**PROBLEM STATEMENT:**
Every line below that holds the string "ajouté" should be copied out.

*** Opening RECORDS FOR THIS TASK ***

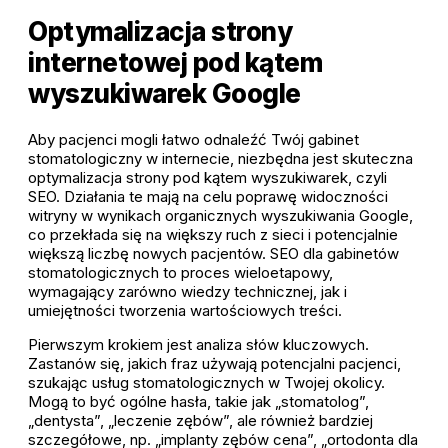
Optymalizacja strony
internetowej pod kątem
wyszukiwarek Google
Aby pacjenci mogli łatwo odnaleźć Twój gabinet
stomatologiczny w internecie, niezbędna jest skuteczna
optymalizacja strony pod kątem wyszukiwarek, czyli
SEO. Działania te mają na celu poprawę widoczności
witryny w wynikach organicznych wyszukiwania Google,
co przekłada się na większy ruch z sieci i potencjalnie
większą liczbę nowych pacjentów. SEO dla gabinetów
stomatologicznych to proces wieloetapowy,
wymagający zarówno wiedzy technicznej, jak i
umiejętności tworzenia wartościowych treści.
Pierwszym krokiem jest analiza słów kluczowych.
Zastanów się, jakich fraz używają potencjalni pacjenci,
szukając usług stomatologicznych w Twojej okolicy.
Mogą to być ogólne hasła, takie jak „stomatolog”,
„dentysta”, „leczenie zębów”, ale również bardziej
szczegółowe, np. „implanty zębów cena”, „ortodonta dla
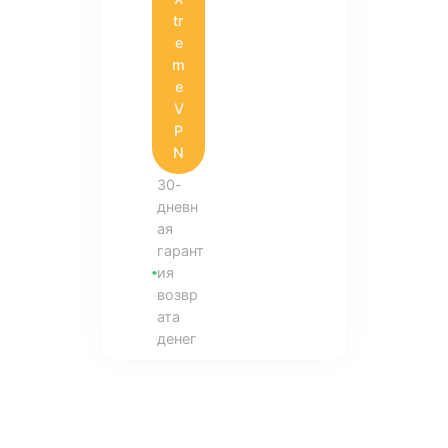
tr
e
m
e
V
P
N
30-
дневн
ая
гарант
ия
возвр
ата
денег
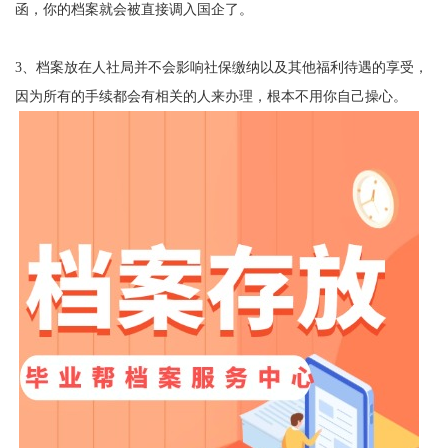
函，你的档案就会被直接调入国企了。
3
、档案放在人社局并不会影响社保缴纳以及其他福利待遇的享受，
因为所有的手续都会有相关的人来办理，根本不用你自己操心。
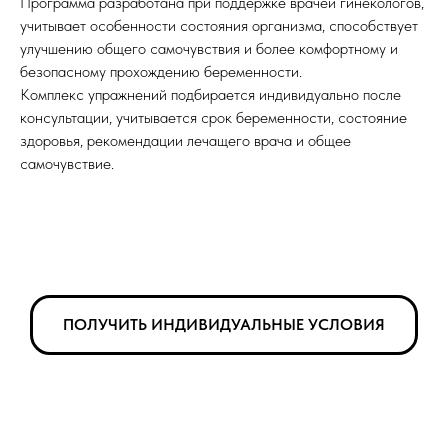
Программа разработана при поддержке врачей гинекологов,
учитывает особенности состояния организма, способствует
улучшению общего самочувствия и более комфортному и
безопасному прохождению беременности.
Комплекс упражнений подбирается индивидуально после
консультации, учитывается срок беременности, состояние
здоровья, рекомендации лечащего врача и общее
самочувствие.
ПОЛУЧИТЬ ИНДИВИДУАЛЬНЫЕ УСЛОВИЯ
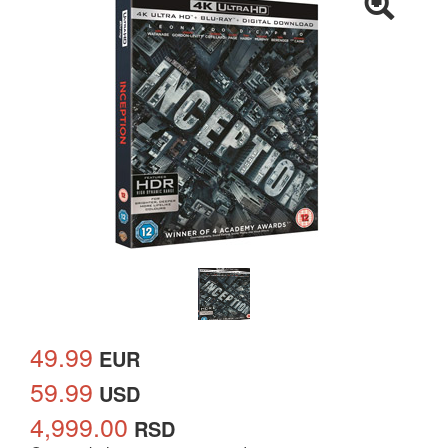
49.99
EUR
59.99
USD
4,999.00
RSD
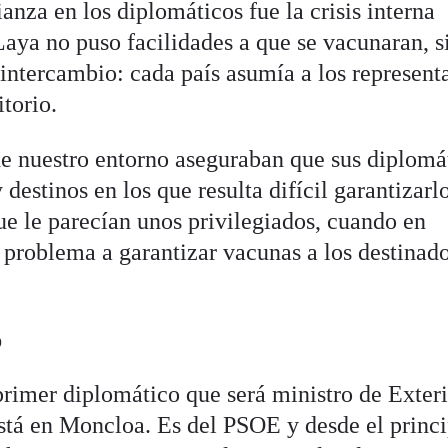
ianza en los diplomáticos fue la crisis interna
Laya no puso facilidades a que se vacunaran, s
 intercambio: cada país asumía a los represent
itorio.
de nuestro entorno aseguraban que sus diplomá
destinos en los que resulta difícil garantizarlo
ue le parecían unos privilegiados, cuando en
 problema a garantizar vacunas a los destinad
o
primer diplomático que será ministro de Exter
tá en Moncloa. Es del PSOE y desde el princi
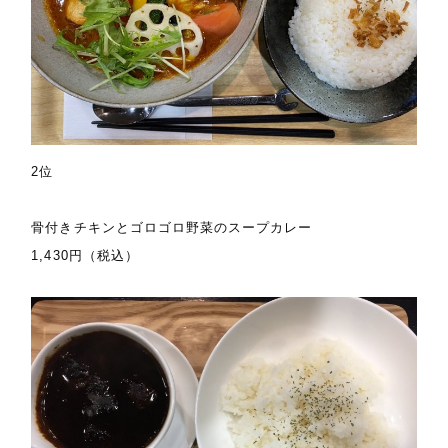
2位
骨付きチキンとゴロゴロ野菜のスープカレー
1,430円（税込）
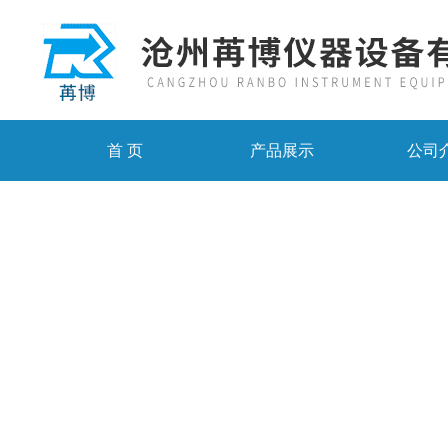
首 页
产品展示
公司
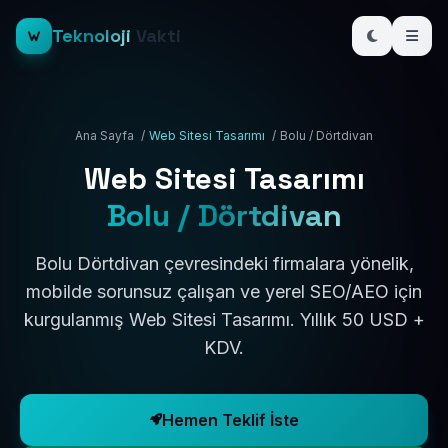
Teknoloji
Vakti
Ana Sayfa
/
Web Sitesi Tasarımı
/
Bolu / Dörtdivan
Web Sitesi Tasarımı
Bolu / Dörtdivan
Bolu Dörtdivan çevresindeki firmalara yönelik,
mobilde sorunsuz çalışan ve yerel SEO/AEO için
kurgulanmış Web Sitesi Tasarımı. Yıllık 50 USD +
KDV.
Hemen Teklif İste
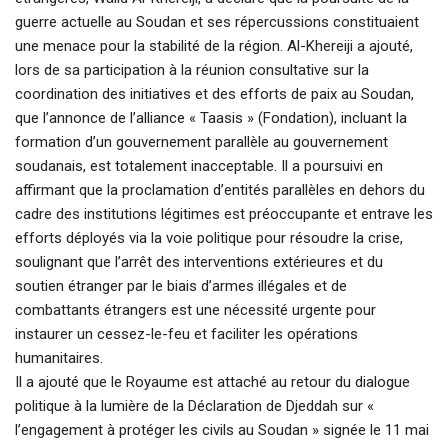
guerre actuelle au Soudan et ses répercussions constituaient
une menace pour la stabilité de la région. Al-Khereiji a ajouté,
lors de sa participation à la réunion consultative sur la
coordination des initiatives et des efforts de paix au Soudan,
que l’annonce de l’alliance « Taasis » (Fondation), incluant la
formation d’un gouvernement parallèle au gouvernement
soudanais, est totalement inacceptable. Il a poursuivi en
affirmant que la proclamation d’entités parallèles en dehors du
cadre des institutions légitimes est préoccupante et entrave les
efforts déployés via la voie politique pour résoudre la crise,
soulignant que l’arrêt des interventions extérieures et du
soutien étranger par le biais d’armes illégales et de
combattants étrangers est une nécessité urgente pour
instaurer un cessez-le-feu et faciliter les opérations
humanitaires.
Il a ajouté que le Royaume est attaché au retour du dialogue
politique à la lumière de la Déclaration de Djeddah sur «
l’engagement à protéger les civils au Soudan » signée le 11 mai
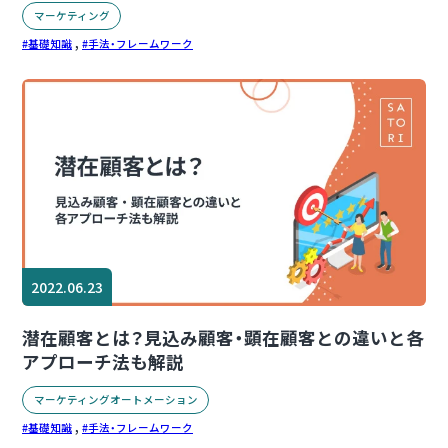
マーケティング
,
基礎知識
手法・フレームワーク
2022.06.23
潜在顧客とは？見込み顧客・顕在顧客との違いと各
アプローチ法も解説
マーケティングオートメーション
,
基礎知識
手法・フレームワーク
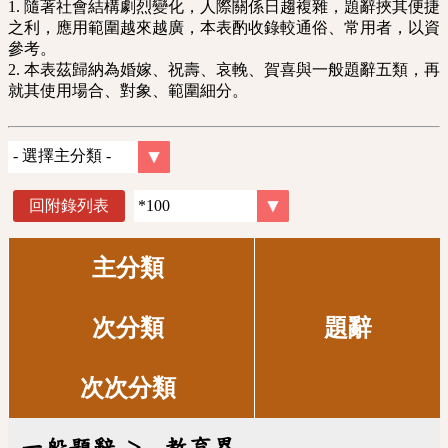
1. 隨著社會結構劇烈變化，人際關係日趨複雜，題辭挾其便捷
之利，應用範圍越來越廣，本表酌收錄較通俗、常用者，以資
參考。
2. 本表茲歸納為婚嫁、祝壽、哀輓、賀喜與一般題辭五類，再
就其使用場合、對象、範圍細分。
回附錄列表
主分類
次分類
題辭
次次分類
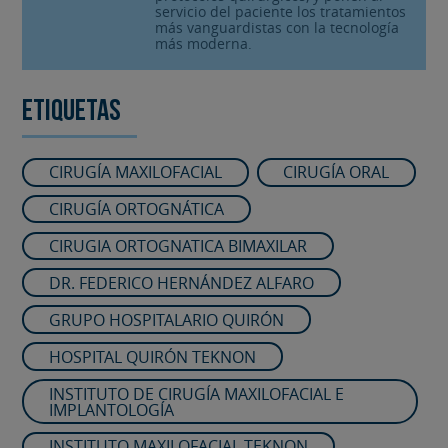
servicio del paciente los tratamientos
más vanguardistas con la tecnología
más moderna.
Etiquetas
CIRUGÍA MAXILOFACIAL
CIRUGÍA ORAL
CIRUGÍA ORTOGNÁTICA
CIRUGIA ORTOGNATICA BIMAXILAR
DR. FEDERICO HERNÁNDEZ ALFARO
GRUPO HOSPITALARIO QUIRÓN
HOSPITAL QUIRÓN TEKNON
INSTITUTO DE CIRUGÍA MAXILOFACIAL E
IMPLANTOLOGÍA
INSTITUTO MAXILOFACIAL TEKNON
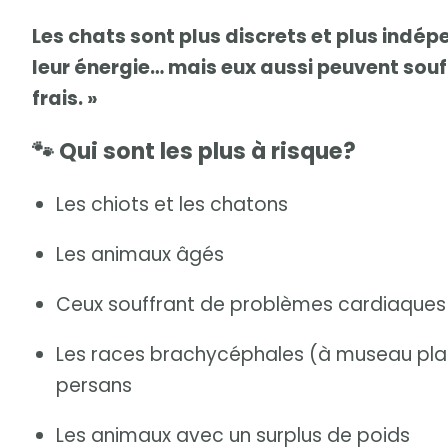
Les chats sont plus discrets et plus indép
leur énergie… mais eux aussi peuvent souff
frais. »
🐾 Qui sont les plus à risque?
Les chiots et les chatons
Les animaux âgés
Ceux souffrant de problèmes cardiaques 
Les races brachycéphales (à museau pla
persans
Les animaux avec un surplus de poids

*** Closing RECORDS FOR THIS TASK ***

**ANSWER:**
une menace pour la stabilité de la région. Al-Khereiji a ajouté,
Il a ajouté que le Royaume est attaché au retour du dialogue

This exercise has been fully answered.